Although some lawmakers consider agricultural subsidies “non-health” policy, the IOM report says that we can’t continue to ignore subsidies’ relation to public health.
The authors list legal and policy tools that could improve public health—including deregulation to “end subsidies of agricultural products that contribute to unhealthy eating, including corn, soy used for feed, meat, and dairy.”
The report also cites “examples of public policies that can facilitate the prevention of cardiovascular disease at the most upstream or distal level possible.” These include regulations in the EU “that have shifted government agricultural subsidies in ways that are designed to change national nutritional patterns or norms, such as away from an emphasis on meat and dairy and toward fresh fruits and vegetables.”

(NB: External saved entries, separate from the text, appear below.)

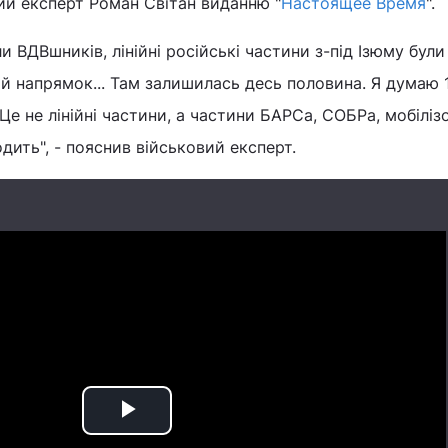
ий експерт Роман Світан виданню "
Настоящее Время
".
ли ВДВшників, лінійні російські частини з-під Ізюму були
й напрямок... Там залишилась десь половина. Я думаю 
 Це не лінійні частини, а частини БАРСа, СОБРа, мобілізо
дить", - пояснив військовий експерт.
Play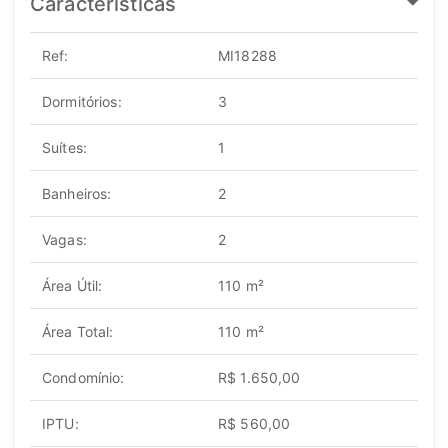
Características
Ref:
MI18288
Dormitórios:
3
Suítes:
1
Banheiros:
2
Vagas:
2
Área Útil:
110 m²
Área Total:
110 m²
Condomínio:
R$ 1.650,00
IPTU:
R$ 560,00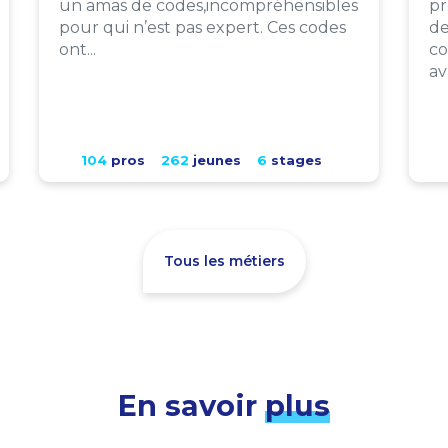
un amas de codes,incompréhensibles
pr
pour qui n’est pas expert. Ces codes
de
ont...
co
av
104
pros
262
jeunes
6
stages
Tous les métiers
En savoir
plus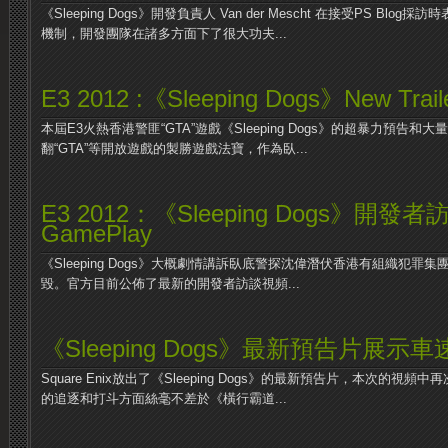
《Sleeping Dogs》開發負責人 Van der Mescht 在接受PS Bl
機制，開發團隊在諸多方面下了很大功夫...
E3 2012 :《Sleeping Dogs》New Tr
本屆E3火熱香港警匪“GTA”遊戲《Sleeping Dogs》的超暴力預告和
翻“GTA”等開放遊戲的製勝遊戲法寶，作為臥...
E3 2012：《Sleeping Dogs》開發者
GamePlay
《Sleeping Dogs》大概劇情講訴臥底警探沈偉潛伏香港有組織犯罪
毀。官方目前公佈了最新的開發者訪談視頻...
《Sleeping Dogs》最新預告片展
Square Enix放出了《Sleeping Dogs》的最新預告片，本次的
的追逐和打斗方面絲毫不差於《橫行霸道...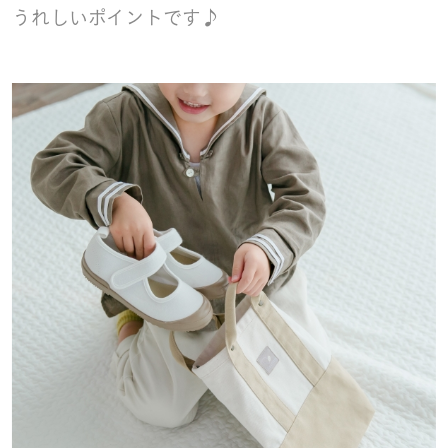
うれしいポイントです♪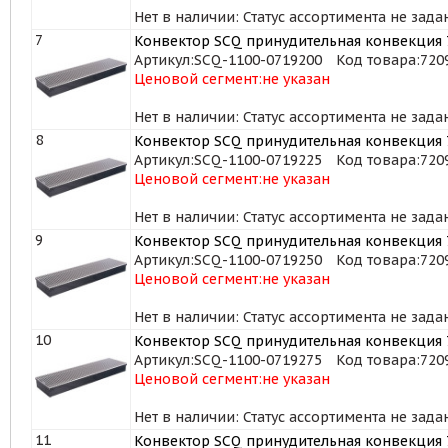
Нет в наличии: Статус ассортимента не зада
7
Конвектор SCQ принудительная конвекция 7
Артикул:
SCQ-1100-0719200
Код товара:
720
Ценовой сегмент:
не указан
Нет в наличии: Статус ассортимента не зада
8
Конвектор SCQ принудительная конвекция 7
Артикул:
SCQ-1100-0719225
Код товара:
720
Ценовой сегмент:
не указан
Нет в наличии: Статус ассортимента не зада
9
Конвектор SCQ принудительная конвекция 7
Артикул:
SCQ-1100-0719250
Код товара:
720
Ценовой сегмент:
не указан
Нет в наличии: Статус ассортимента не зада
10
Конвектор SCQ принудительная конвекция 7
Артикул:
SCQ-1100-0719275
Код товара:
720
Ценовой сегмент:
не указан
Нет в наличии: Статус ассортимента не зада
11
Конвектор SCQ принудительная конвекция 7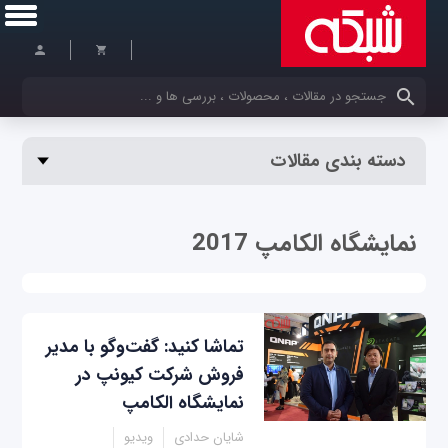
کلمات کلیدی خود را وارد کنید
دسته بندی مقالات
نمایشگاه الکامپ 2017
تماشا کنید: گفت‌وگو با مدیر
فروش شرکت کیونپ در
نمایشگاه الکامپ
شایان حدادی
ویدیو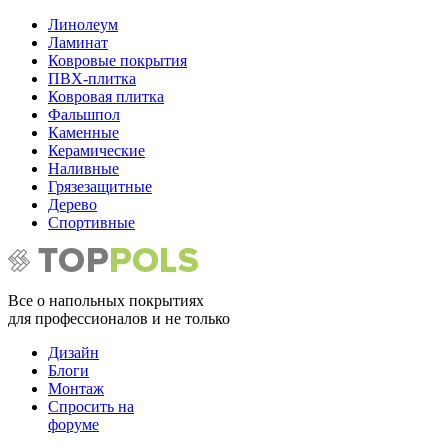
Линолеум
Ламинат
Ковровые покрытия
ПВХ-плитка
Ковровая плитка
Фальшпол
Каменные
Керамические
Наливные
Грязезащитные
Дерево
Спортивные
Все о напольных покрытиях
для профессионалов и не только
Дизайн
Блоги
Монтаж
Спросить на
форуме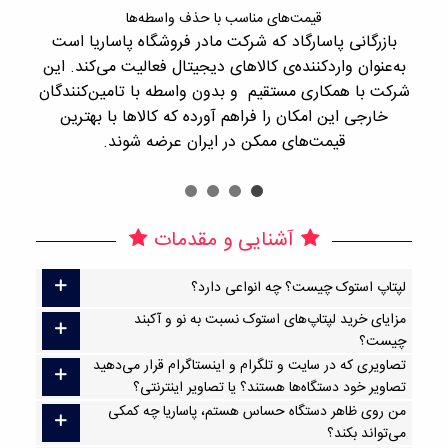
قیمت‌های مناسب با حذف واسطه‌ها
بازرگانی پاسارگاد که شرکت مادر فروشگاه پاساریا است
با 
به‌عنوان واردکننده‌ی کالاهای دیجیتال فعالیت می‌کند. این
اجن
شرکت با همکاری مستقیم و بدون واسطه با تامین‌کنندگان
را
خارجی این امکان را فراهم آورده که کالاها با بهترین
قیمت‌های ممکن در ایران عرضه شوند.
آشنایی و مقدمات
لپتاپ استوک چیست؟ چه انواعی دارد؟
مزایای خرید لپتاپ‌های استوک نسبت به نو و آکبند
چیست؟
تصاویری که در سایت و تلگرام و اینستاگرام قرار می‌دهید
تصاویر خود دستگاه‌ها هستند؟ یا تصاویر اینترنتی؟
من روی ظاهر دستگاه حساس هستم، پاساریا چه کمکی
می‌تواند بکند؟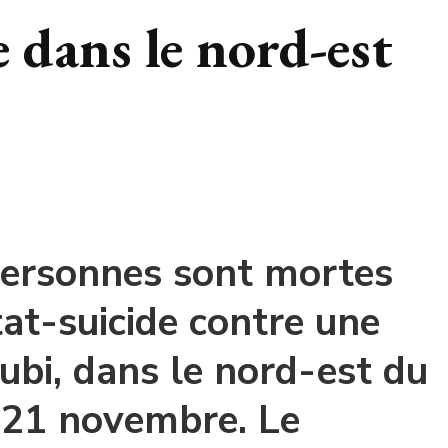
e dans le nord-est
ersonnes sont mortes
at-suicide contre une
bi, dans le nord-est du
 21 novembre. Le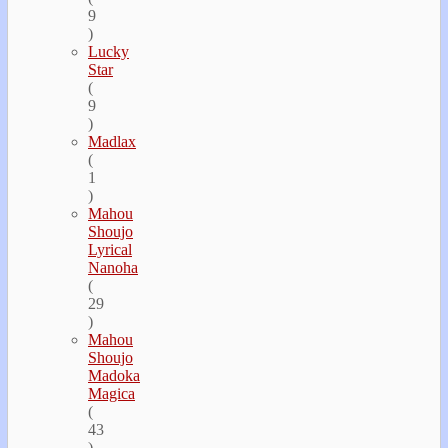
9
)
Lucky
Star
(
9
)
Madlax
(
1
)
Mahou
Shoujo
Lyrical
Nanoha
(
29
)
Mahou
Shoujo
Madoka
Magica
(
43
)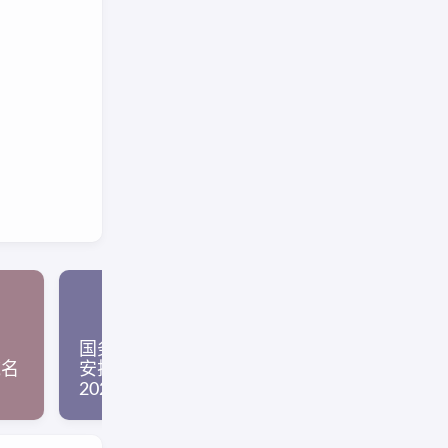
“清理垃圾文
国务院：2026年春节放假
电脑管家”微
域名
安排（9天最长春节假）
Windows
2026全年节假日放假安排
家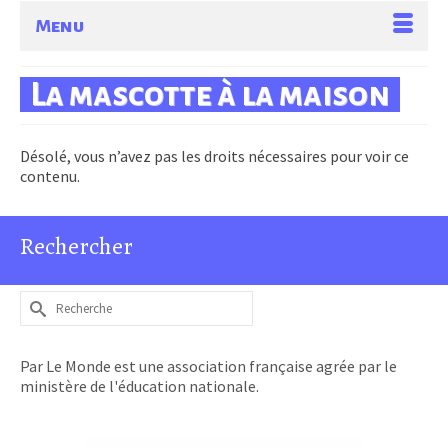
Menu
La mascotte à la maison
Désolé, vous n’avez pas les droits nécessaires pour voir ce
contenu.
Rechercher
Rechercher :
Par Le Monde est une association française agrée par le
ministère de l'éducation nationale.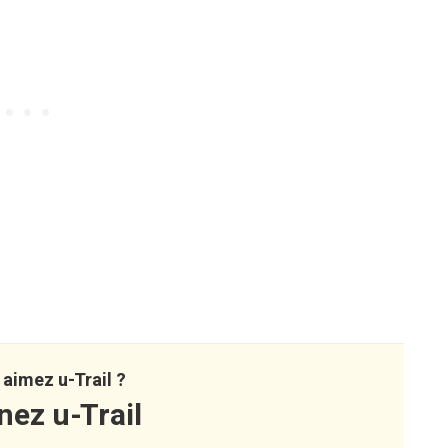
aimez u-Trail ?
nez u-Trail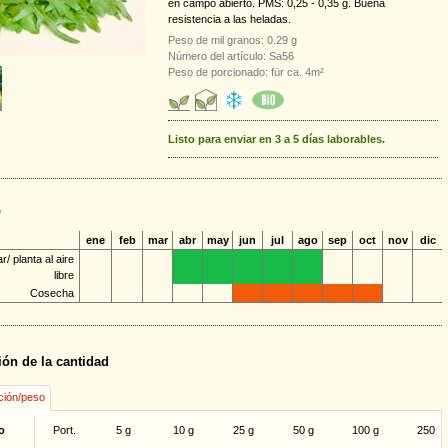
en campo abierto. PMS: 0,25 - 0,35 g. Buena
resistencia a las heladas.
Peso de mil granos: 0.29 g
Número del artículo: Sa56
Peso de porcionado: für ca. 4m²
Listo para enviar en 3 a 5 días laborables.
o
ene
feb
mar
abr
may
jun
jul
ago
sep
oct
nov
dic
/ planta al aire
libre
Cosecha
ión de la cantidad
ción/peso
o
Port.
5 g
10 g
25 g
50 g
100 g
250 g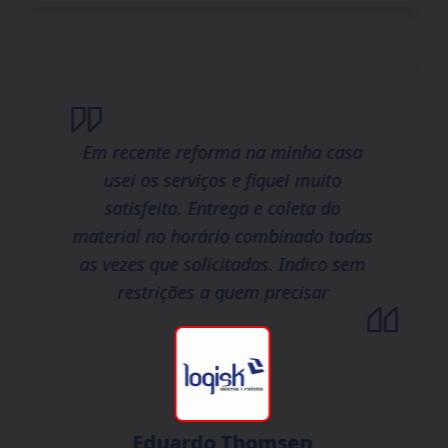
Em recente reforma na minha casa
usei os serviços e fiquei muito
satisfeito. Entrega e coleta do
material no horário combinado todas
as vezes que solicitadas. Indico sem
restrições a quem precisar
Eduardo Thomsen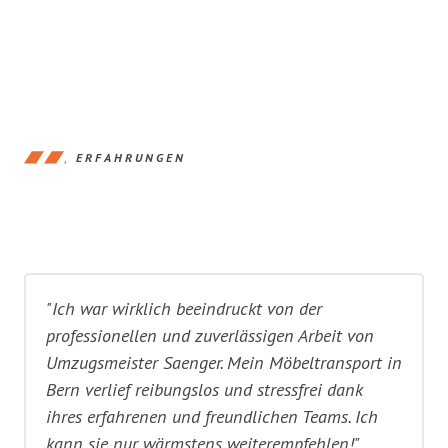
ERFAHRUNGEN
"Ich war wirklich beeindruckt von der
professionellen und zuverlässigen Arbeit von
Umzugsmeister Saenger. Mein Möbeltransport in
Bern verlief reibungslos und stressfrei dank
ihres erfahrenen und freundlichen Teams. Ich
kann sie nur wärmstens weiterempfehlen!"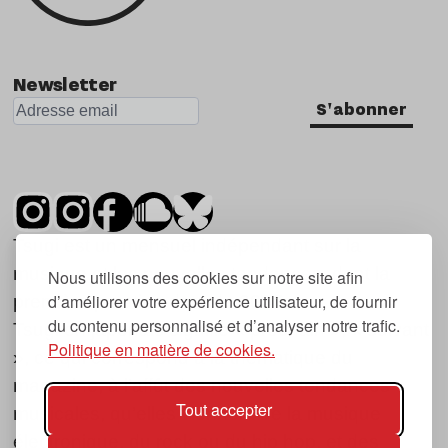
Newsletter
S'abonner
Tsugi est un mensuel indépendant sur la
musique et les nouvelles tendances, dont la
Nous utilisons des cookies sur notre site afin
d’améliorer votre expérience utilisateur, de fournir
première parution date de 2007.
du contenu personnalisé et d’analyser notre trafic.
Tsugi en japonais signifie « prochain », « suivant
Politique en matière de cookies.
», ce qui correspond à la thématique du
magazine, à l’affût des nouvelles tendances
Tout accepter
musicales, qu’elles viennent de la musique
électronique, du rock ou du hip hop, et des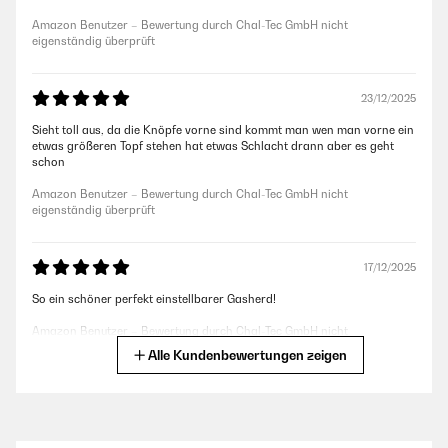
Amazon Benutzer – Bewertung durch Chal-Tec GmbH nicht
eigenständig überprüft
23/12/2025
Sieht toll aus, da die Knöpfe vorne sind kommt man wen man vorne ein
etwas größeren Topf stehen hat etwas Schlacht drann aber es geht
schon
Amazon Benutzer – Bewertung durch Chal-Tec GmbH nicht
eigenständig überprüft
17/12/2025
So ein schöner perfekt einstellbarer Gasherd!
Amazon Benutzer – Bewertung durch Chal-Tec GmbH nicht
eigenständig überprüft
Alle Kundenbewertungen zeigen
03/12/2025
Ware wurde schnell geliefert und hat super in den Alten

PCRM’s recent report “Agriculture and Health Policies in Conflict: How Subsidies Tax our Health,” also examines cardiovascular disease and other health problems and policy factors that influence them.
Cardiovascular disease is much more common in populations whose diets emphasize meat, cheese, and other animal-derived food products, and less common among those whose diets emphasize plant-derived foods. More than 80 million people in the United States have cardiovascular disease, and approximately 2,300 Americans die every day from it. The cost of cardiovascular disease in the United States in 2010 was $273 billion. In 2030, it’s projected to be $818 billion.
Until the United States enacts regulations similar to those in the EU that align our agricultural policies with our diet and health goals, obesity, diabetes, heart disease, and other chronic disease rates will continue to rise—along with the cost to treat them. It’s commendable that the IOM had the courage to state this obvious, deliberate inconsistency, but it’s contemptible that they needed to.